A narrowing of 70% or greater in a major coronary artery is considered significant. For the left main artery, which supplies a large portion of the heart, the threshold is lower at 50%. If a blockage meets these thresholds, the cardiologist can often treat it during the same procedure by placing a stent to hold the artery open. Invasive angiography also allows direct measurement of fractional flow reserve (FFR) using a pressure-sensing wire, which confirms whether a borderline-looking blockage is truly restricting flow.

Because catheterization carries small risks, including bleeding, allergic reaction to contrast dye, and rarely damage to arteries or the heart itself, it’s typically reserved for situations where noninvasive tests have already suggested significant disease or when symptoms are severe enough that treatment during the procedure is likely.

How Doctors Decide Which Tests to Order

The diagnostic pathway isn’t the same for everyone.

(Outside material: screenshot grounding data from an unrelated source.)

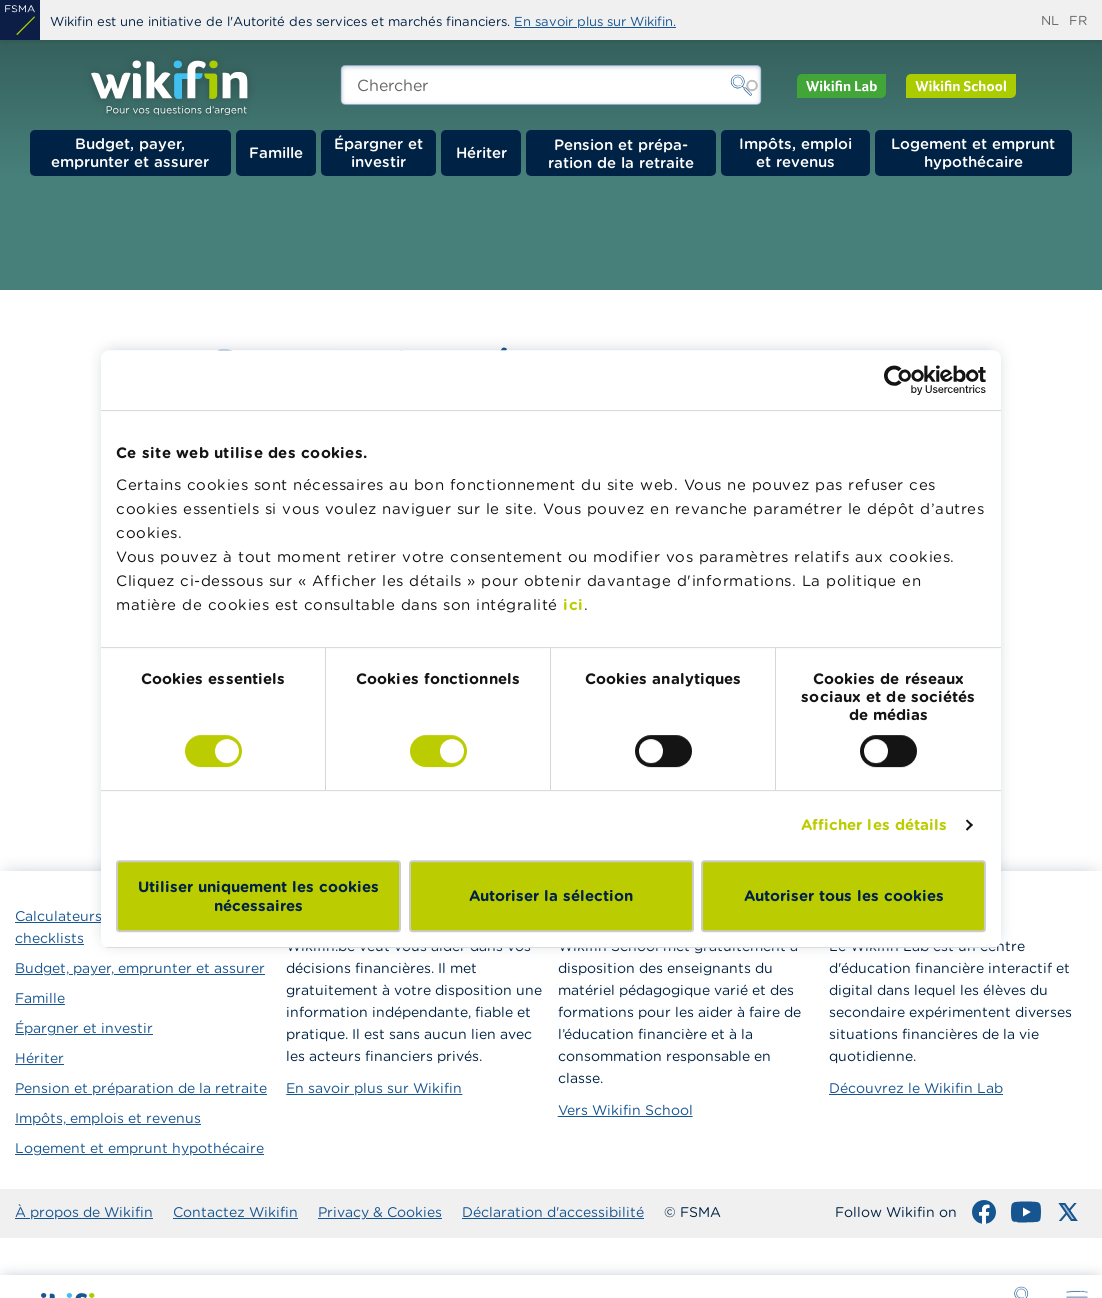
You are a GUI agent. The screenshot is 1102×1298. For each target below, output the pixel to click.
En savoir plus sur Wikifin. (595, 21)
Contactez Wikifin (235, 1212)
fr (1078, 20)
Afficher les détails (874, 824)
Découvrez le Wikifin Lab (916, 1088)
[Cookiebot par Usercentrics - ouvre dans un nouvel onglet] (898, 380)
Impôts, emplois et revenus (108, 1118)
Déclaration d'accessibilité (553, 1212)
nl (1050, 20)
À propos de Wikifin (84, 1212)
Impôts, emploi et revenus (795, 152)
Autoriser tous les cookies (844, 895)
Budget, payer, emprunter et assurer (130, 152)
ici (573, 604)
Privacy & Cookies (380, 1212)
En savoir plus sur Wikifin (374, 1088)
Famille (276, 152)
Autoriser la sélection (551, 895)
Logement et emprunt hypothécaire (973, 152)
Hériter (481, 152)
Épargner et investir (378, 152)
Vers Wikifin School (625, 1110)
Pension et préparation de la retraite (621, 153)
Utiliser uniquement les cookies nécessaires (258, 896)
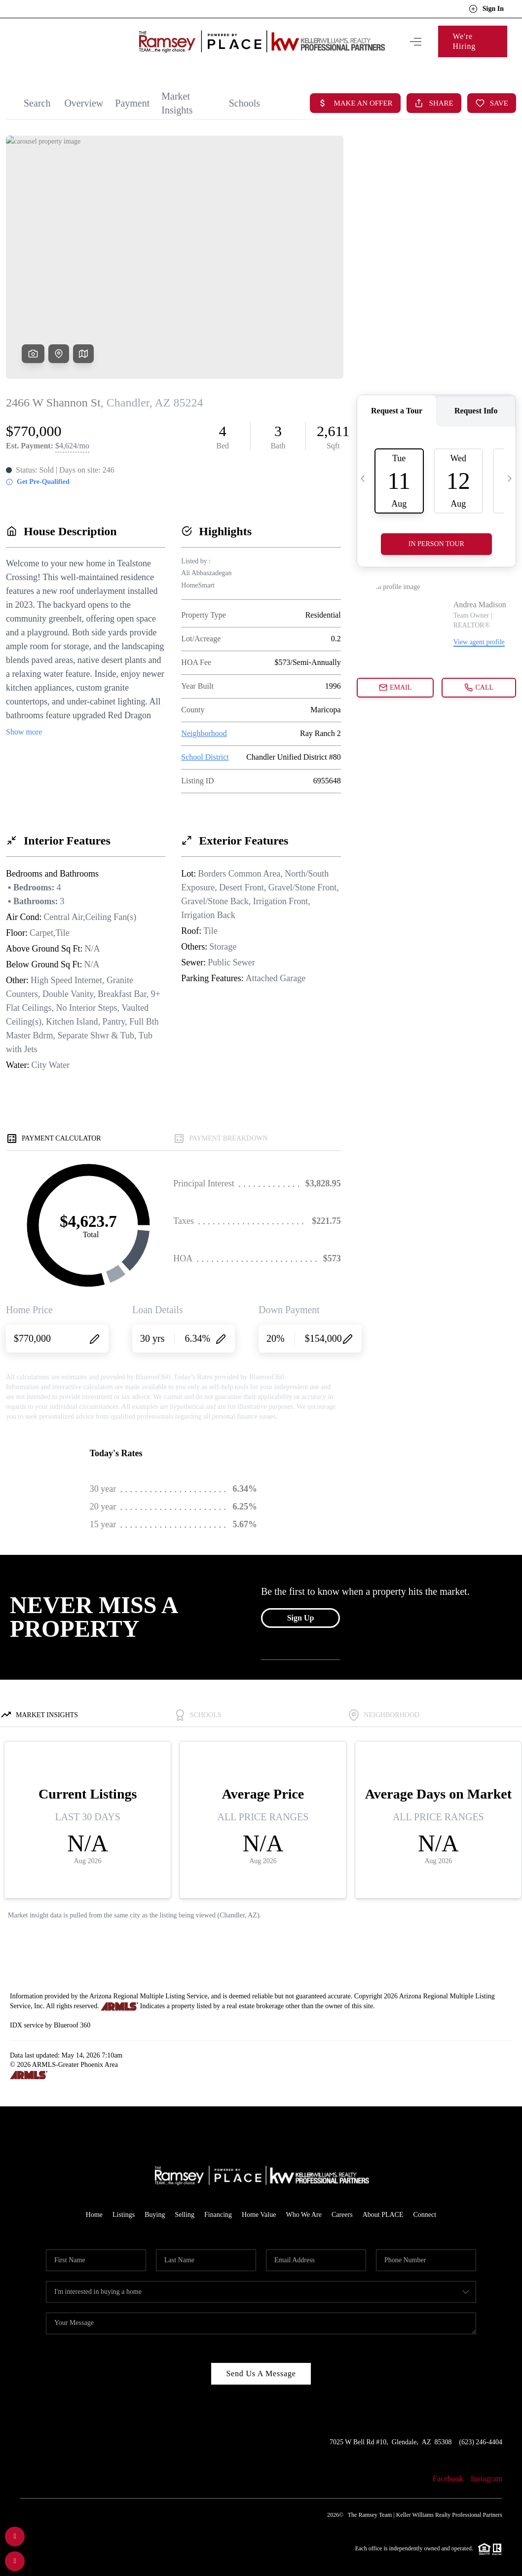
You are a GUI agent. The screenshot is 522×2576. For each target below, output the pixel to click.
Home (94, 2204)
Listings (123, 2204)
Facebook (448, 2469)
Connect (425, 2204)
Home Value (259, 2204)
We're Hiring (469, 36)
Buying (155, 2204)
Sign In (486, 8)
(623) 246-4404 (481, 2432)
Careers (342, 2204)
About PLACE (383, 2204)
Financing (218, 2204)
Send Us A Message (261, 2363)
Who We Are (303, 2204)
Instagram (486, 2469)
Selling (184, 2204)
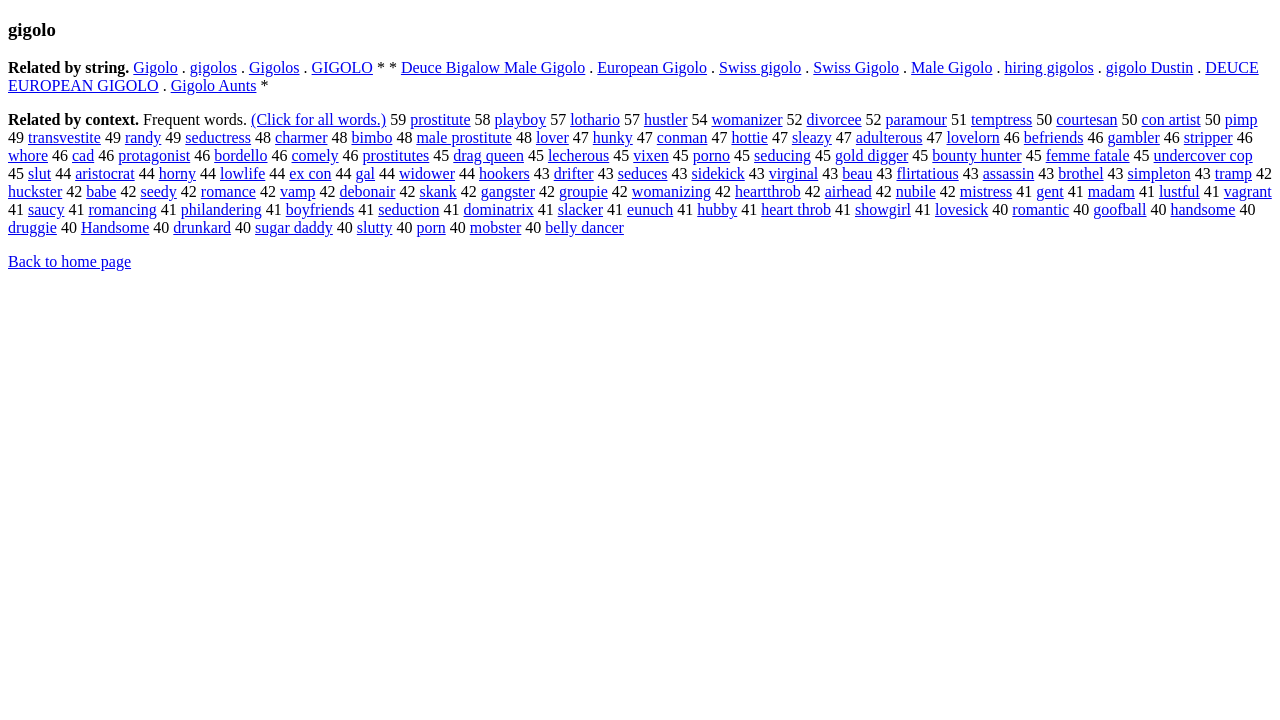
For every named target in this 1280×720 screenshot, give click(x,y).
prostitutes (396, 155)
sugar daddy (294, 227)
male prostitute (464, 137)
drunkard (202, 227)
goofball (1119, 209)
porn (430, 227)
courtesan (1086, 119)
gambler (1133, 137)
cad (83, 155)
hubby (717, 209)
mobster (496, 227)
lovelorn (973, 137)
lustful (1179, 191)
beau (857, 173)
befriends (1054, 137)
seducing (782, 155)
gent (1050, 191)
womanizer (746, 119)
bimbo (371, 137)
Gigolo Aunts (214, 85)
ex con (310, 173)
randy (143, 137)
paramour (916, 119)
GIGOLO (342, 67)
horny (177, 173)
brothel (1080, 173)
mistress (986, 191)
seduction (408, 209)
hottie (749, 137)
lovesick (961, 209)
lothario (595, 119)
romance (228, 191)
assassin (1009, 173)
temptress (1001, 119)
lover (552, 137)
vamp (298, 191)
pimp (1241, 119)
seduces (643, 173)
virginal (793, 173)
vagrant (1248, 191)
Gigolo (155, 67)
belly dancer (584, 227)
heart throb (796, 209)
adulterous (889, 137)
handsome (1203, 209)
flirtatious (927, 173)
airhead (848, 191)
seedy (158, 191)
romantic (1040, 209)
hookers (504, 173)
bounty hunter (976, 155)
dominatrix (499, 209)
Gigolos (274, 67)
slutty (375, 227)
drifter (574, 173)
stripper (1208, 137)
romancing (122, 209)
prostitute (440, 119)
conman (682, 137)
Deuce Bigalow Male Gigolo (493, 67)
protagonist (154, 155)
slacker (580, 209)
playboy (521, 119)
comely (315, 155)
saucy (46, 209)
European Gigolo (652, 67)
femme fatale (1088, 155)
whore (28, 155)
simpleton (1159, 173)
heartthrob (768, 191)
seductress (218, 137)
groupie (583, 191)
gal (366, 173)
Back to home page (69, 261)
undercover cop (1203, 155)
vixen (651, 155)
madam (1111, 191)
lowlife (242, 173)
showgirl (883, 209)
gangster (508, 191)
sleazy (812, 137)
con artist (1171, 119)
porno (711, 155)
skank (437, 191)
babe (101, 191)
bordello (240, 155)
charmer (301, 137)
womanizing (671, 191)
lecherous (578, 155)
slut (39, 173)
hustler (666, 119)
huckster (35, 191)
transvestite (64, 137)
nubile (916, 191)
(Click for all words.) (318, 119)
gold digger (871, 155)
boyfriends (320, 209)
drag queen (488, 155)
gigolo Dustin (1150, 67)
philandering (221, 209)
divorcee (834, 119)
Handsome (115, 227)
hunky (613, 137)
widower (427, 173)
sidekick (717, 173)
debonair (367, 191)
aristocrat (105, 173)
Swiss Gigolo (856, 67)
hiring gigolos (1048, 67)
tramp (1233, 173)
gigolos (213, 67)
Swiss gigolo (760, 67)
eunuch (650, 209)
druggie (32, 227)
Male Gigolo (951, 67)
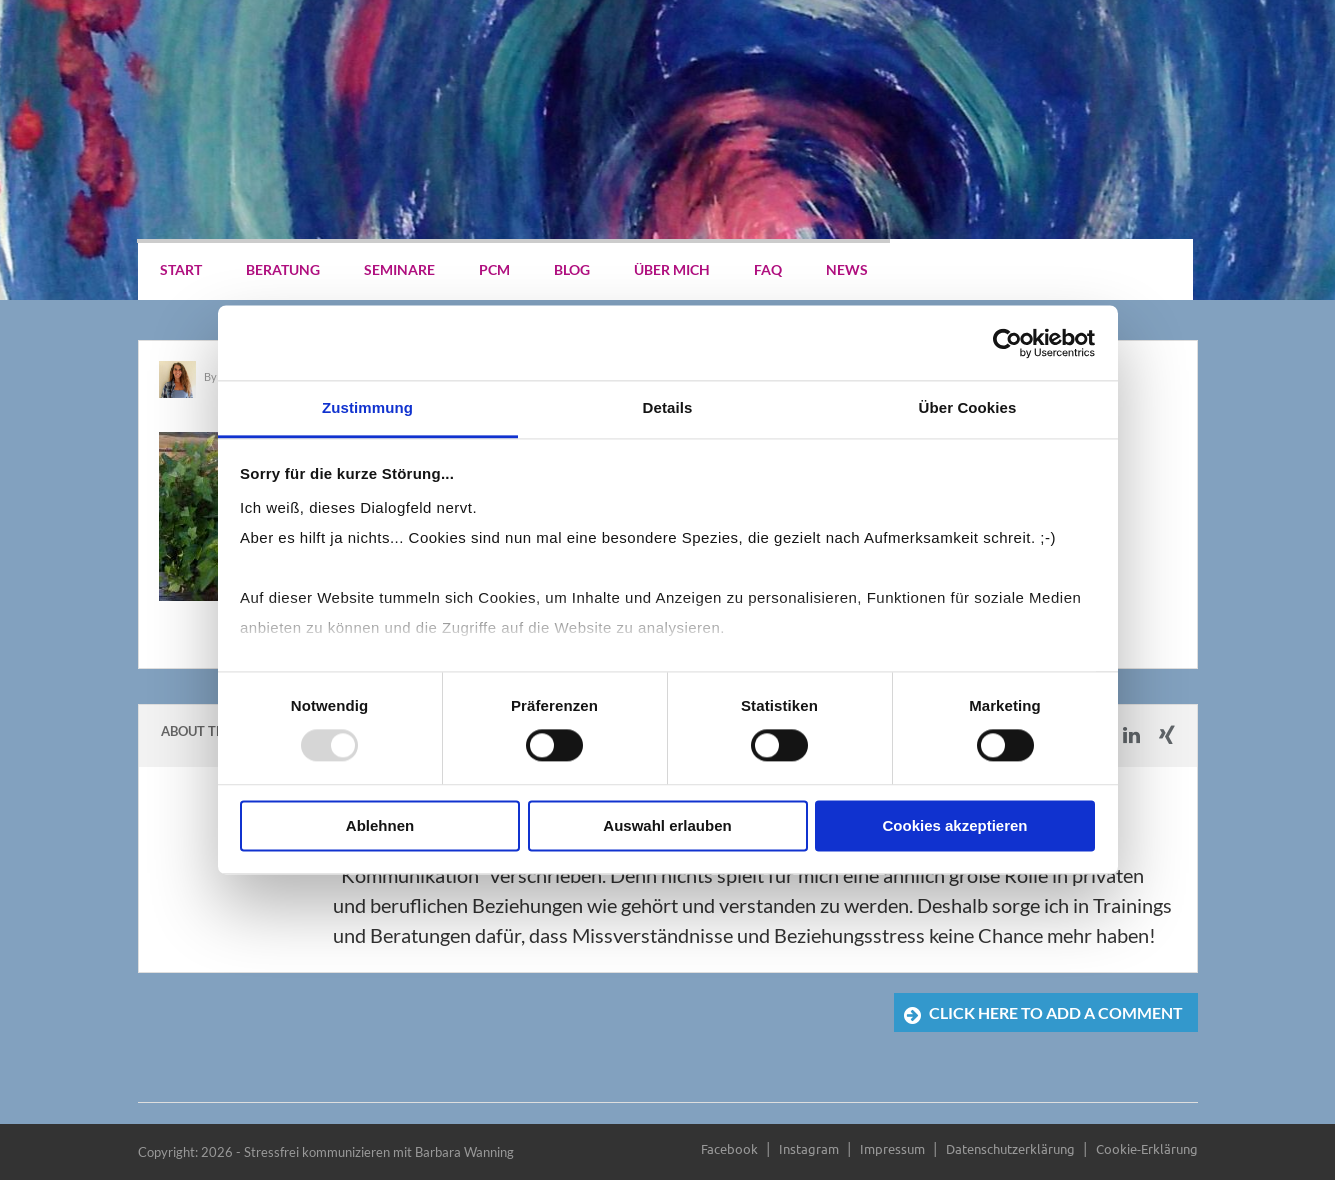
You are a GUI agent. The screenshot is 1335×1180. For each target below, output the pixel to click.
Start (181, 269)
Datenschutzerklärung (1010, 1148)
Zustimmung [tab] (367, 407)
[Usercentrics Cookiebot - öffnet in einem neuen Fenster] (1007, 343)
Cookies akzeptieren (954, 825)
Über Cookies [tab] (968, 407)
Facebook (729, 1148)
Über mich (672, 269)
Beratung (283, 269)
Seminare (399, 269)
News (847, 269)
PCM (494, 269)
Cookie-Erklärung (1147, 1148)
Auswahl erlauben (667, 825)
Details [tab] (668, 407)
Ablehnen (380, 825)
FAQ (768, 269)
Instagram (809, 1148)
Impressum (892, 1148)
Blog (572, 269)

Someone with new, stable chest pain and no prior heart history will typically start with an ECG, basic blood work, and then either a stress test or CCTA depending on their age, risk factors, and ability to exercise. Younger patients with low-to-intermediate risk and a heart rate that allows clear imaging are often good candidates for CCTA. Patients who can exercise well and have a readable baseline ECG may start with a standard treadmill stress test.

If initial testing is abnormal or inconclusive, the next step usually involves imaging stress tests or, when the suspicion is high enough, direct referral to invasive angiography. For people with known coronary artery disease being monitored over time, repeat testing focuses on whether symptoms have changed or whether previously mild blockages have progressed. The 2023 AHA/ACC guidelines for chronic coronary disease emphasize coordinating these tests with the 2021 chest pain guideline, which lays out specific decision points based on symptom severity and pre-test probability of significant disease.